#### WHAT IS EXPECTED
Reproduce every record below exactly as written, but leave out any pictures.

### DATA PROVIDED

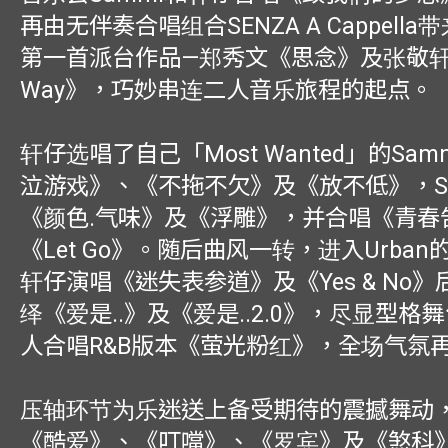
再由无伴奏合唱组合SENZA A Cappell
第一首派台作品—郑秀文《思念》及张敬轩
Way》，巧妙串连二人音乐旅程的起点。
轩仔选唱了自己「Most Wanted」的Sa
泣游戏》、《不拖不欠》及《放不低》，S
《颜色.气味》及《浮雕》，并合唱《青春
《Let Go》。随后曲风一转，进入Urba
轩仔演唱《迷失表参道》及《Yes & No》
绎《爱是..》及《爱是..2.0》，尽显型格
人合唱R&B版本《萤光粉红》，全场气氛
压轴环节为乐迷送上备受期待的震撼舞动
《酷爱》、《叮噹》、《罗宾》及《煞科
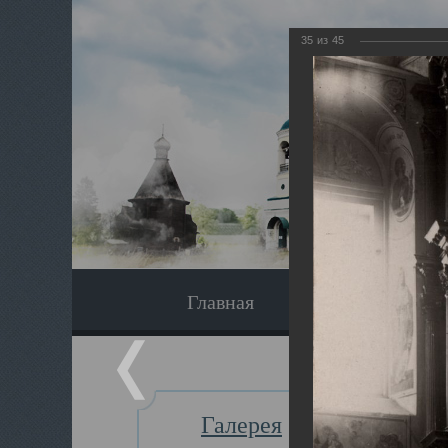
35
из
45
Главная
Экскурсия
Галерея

######

#### FINISHED EXERCISE
再由无伴奏合唱组合SENZA A Cappell
第一首派台作品—郑秀文《思念》及张敬轩
Way》，巧妙串连二人音乐旅程的起点。
轩仔选唱了自己「Most Wanted」的Sa
泣游戏》、《不拖不欠》及《放不低》，S
《颜色.气味》及《浮雕》，并合唱《青春
《Let Go》。随后曲风一转，进入Urba
轩仔演唱《迷失表参道》及《Yes & No》
绎《爱是..》及《爱是..2.0》，尽显型格
人合唱R&B版本《萤光粉红》，全场气氛
压轴环节为乐迷送上备受期待的震撼舞动
《酷爱》、《叮噹》、《罗宾》及《煞科
35
из
45
Главная
Экскурсия
Галерея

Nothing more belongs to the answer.